- EXERCISE:
For the word "Εμφάνιση", copy every line of the material that includes it.

- EXTRACTED DATA:
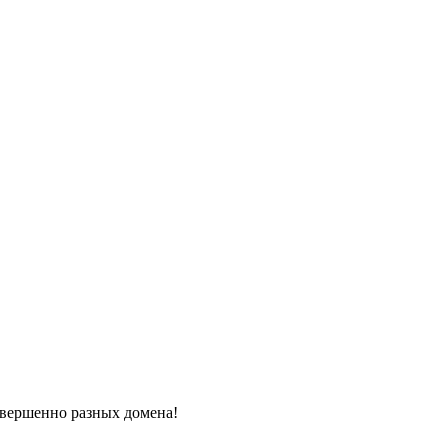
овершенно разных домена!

* * *

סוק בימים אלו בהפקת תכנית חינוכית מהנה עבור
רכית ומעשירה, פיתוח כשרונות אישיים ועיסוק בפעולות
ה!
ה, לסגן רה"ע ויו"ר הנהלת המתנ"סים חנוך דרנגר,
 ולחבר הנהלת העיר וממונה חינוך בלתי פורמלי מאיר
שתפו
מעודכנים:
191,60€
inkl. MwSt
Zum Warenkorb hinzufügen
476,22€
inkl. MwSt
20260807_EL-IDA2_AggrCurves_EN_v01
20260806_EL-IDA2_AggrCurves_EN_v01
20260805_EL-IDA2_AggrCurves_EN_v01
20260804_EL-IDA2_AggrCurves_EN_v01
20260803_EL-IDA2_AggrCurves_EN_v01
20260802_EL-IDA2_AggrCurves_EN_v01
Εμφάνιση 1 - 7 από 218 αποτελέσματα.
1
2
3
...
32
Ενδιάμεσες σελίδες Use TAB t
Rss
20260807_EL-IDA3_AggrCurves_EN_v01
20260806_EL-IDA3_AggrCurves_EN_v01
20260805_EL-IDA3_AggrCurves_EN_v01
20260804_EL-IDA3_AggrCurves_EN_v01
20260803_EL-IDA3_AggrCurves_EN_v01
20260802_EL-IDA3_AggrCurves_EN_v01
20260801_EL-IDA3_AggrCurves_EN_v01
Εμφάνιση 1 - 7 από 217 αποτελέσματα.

- WRITTEN REPLY:
Εμφάνιση 1 - 7 από 218 αποτελέσματα.
Εμφάνιση 1 - 7 από 217 αποτελέσματα.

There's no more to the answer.